## INPUT DATA
________________
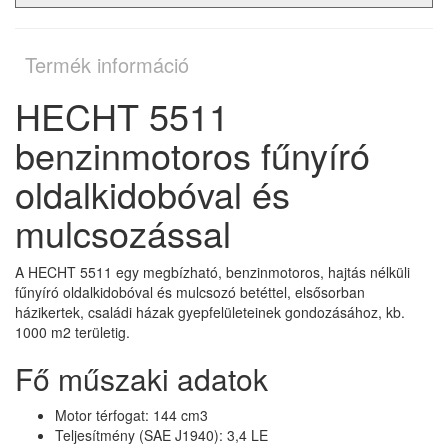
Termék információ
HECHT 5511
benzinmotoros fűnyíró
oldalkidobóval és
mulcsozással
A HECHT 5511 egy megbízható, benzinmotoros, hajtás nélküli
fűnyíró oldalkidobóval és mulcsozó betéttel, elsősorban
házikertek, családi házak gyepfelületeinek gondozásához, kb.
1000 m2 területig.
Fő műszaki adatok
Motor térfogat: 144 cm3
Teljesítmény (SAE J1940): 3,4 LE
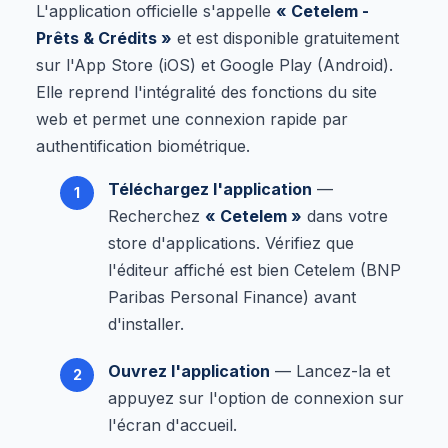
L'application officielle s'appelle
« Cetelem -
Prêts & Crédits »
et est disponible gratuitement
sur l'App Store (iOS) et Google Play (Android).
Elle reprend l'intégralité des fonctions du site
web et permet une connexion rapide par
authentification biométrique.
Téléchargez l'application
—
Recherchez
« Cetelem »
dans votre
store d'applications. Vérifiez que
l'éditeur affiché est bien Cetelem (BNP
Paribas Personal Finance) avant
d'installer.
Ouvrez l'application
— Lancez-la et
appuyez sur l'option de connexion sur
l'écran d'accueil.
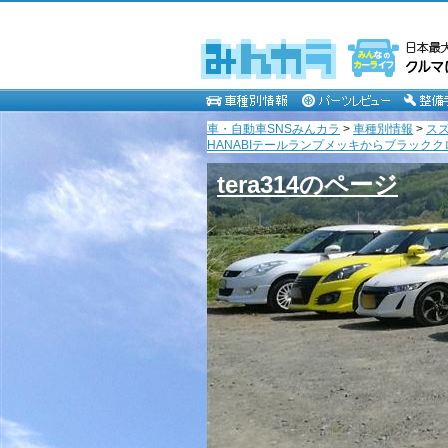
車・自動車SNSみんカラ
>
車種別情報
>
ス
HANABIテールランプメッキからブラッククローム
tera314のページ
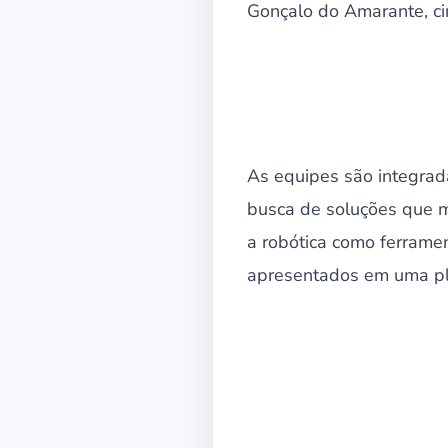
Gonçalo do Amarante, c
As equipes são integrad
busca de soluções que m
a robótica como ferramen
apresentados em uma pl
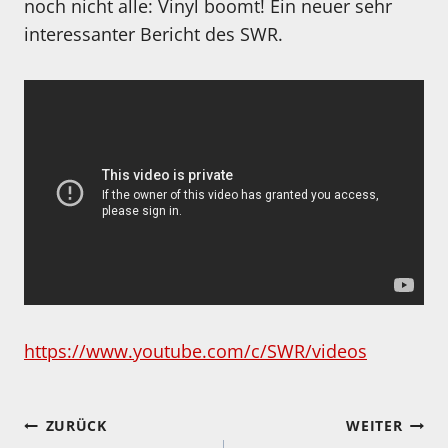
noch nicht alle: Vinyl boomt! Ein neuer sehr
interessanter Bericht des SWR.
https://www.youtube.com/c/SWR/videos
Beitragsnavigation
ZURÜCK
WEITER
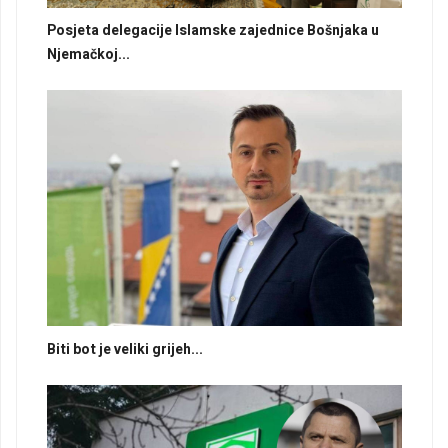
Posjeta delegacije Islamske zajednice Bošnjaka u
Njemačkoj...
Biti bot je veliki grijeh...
________________
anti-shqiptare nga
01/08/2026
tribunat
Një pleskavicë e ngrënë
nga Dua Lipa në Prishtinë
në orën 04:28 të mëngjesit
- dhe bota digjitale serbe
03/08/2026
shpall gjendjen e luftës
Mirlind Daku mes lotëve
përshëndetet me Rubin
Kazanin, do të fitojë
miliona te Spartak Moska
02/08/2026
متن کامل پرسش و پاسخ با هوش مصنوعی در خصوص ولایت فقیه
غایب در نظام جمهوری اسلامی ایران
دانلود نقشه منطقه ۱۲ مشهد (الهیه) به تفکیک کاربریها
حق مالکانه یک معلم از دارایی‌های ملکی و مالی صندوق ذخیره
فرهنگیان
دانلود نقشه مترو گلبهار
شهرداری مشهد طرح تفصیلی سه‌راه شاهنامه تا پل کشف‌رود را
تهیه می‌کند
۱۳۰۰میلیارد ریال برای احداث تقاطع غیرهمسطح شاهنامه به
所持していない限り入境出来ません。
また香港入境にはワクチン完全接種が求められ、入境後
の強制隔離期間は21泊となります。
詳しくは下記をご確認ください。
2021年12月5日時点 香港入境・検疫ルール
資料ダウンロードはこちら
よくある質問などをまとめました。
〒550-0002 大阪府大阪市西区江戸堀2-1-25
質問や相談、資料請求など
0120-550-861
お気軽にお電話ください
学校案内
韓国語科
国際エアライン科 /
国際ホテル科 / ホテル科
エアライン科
________________
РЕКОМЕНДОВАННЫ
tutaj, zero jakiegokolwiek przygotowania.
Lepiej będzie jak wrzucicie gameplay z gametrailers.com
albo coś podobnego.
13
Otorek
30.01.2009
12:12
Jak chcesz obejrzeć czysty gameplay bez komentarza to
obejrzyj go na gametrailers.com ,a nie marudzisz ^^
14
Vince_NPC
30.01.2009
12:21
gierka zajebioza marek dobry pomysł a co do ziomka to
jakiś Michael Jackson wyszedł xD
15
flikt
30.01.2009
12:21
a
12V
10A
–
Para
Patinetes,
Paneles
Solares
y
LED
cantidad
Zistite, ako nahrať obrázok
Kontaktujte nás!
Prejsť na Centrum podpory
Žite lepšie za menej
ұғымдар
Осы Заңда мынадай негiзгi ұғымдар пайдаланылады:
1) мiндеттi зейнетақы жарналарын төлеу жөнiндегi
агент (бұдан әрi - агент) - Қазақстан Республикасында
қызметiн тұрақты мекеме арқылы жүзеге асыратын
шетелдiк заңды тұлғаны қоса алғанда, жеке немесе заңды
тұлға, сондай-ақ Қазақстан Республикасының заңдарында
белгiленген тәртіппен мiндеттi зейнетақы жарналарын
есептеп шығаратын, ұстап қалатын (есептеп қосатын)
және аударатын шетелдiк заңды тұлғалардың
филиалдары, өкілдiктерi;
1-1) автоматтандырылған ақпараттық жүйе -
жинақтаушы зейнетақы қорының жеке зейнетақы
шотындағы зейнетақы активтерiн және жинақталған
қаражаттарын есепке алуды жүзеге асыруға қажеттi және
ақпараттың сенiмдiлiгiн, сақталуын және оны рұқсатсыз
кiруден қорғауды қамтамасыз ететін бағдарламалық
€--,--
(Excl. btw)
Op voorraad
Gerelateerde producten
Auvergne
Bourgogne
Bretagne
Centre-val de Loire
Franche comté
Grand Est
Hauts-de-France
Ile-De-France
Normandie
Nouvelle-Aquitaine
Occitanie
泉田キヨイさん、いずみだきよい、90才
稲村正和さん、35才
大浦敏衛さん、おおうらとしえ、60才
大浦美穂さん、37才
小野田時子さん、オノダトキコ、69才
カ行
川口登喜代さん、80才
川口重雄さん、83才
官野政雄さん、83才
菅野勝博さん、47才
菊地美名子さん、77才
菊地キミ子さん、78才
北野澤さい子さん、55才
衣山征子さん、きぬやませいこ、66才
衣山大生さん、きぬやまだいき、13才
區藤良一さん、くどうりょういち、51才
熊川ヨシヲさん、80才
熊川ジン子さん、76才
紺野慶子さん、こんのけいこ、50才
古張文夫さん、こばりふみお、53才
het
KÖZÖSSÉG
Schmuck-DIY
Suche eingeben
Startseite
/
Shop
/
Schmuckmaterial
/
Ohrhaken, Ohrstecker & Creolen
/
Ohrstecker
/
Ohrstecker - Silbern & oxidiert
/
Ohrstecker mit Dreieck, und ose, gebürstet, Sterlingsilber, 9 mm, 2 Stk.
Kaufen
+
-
________________
## REQUIRED WORK
Whenever a line of the material above contains the string "Қазақстан", copy that line out.

## SOLUTION
агент (бұдан әрi - агент) - Қазақстан Республикасында
тұлға, сондай-ақ Қазақстан Республикасының заңдарында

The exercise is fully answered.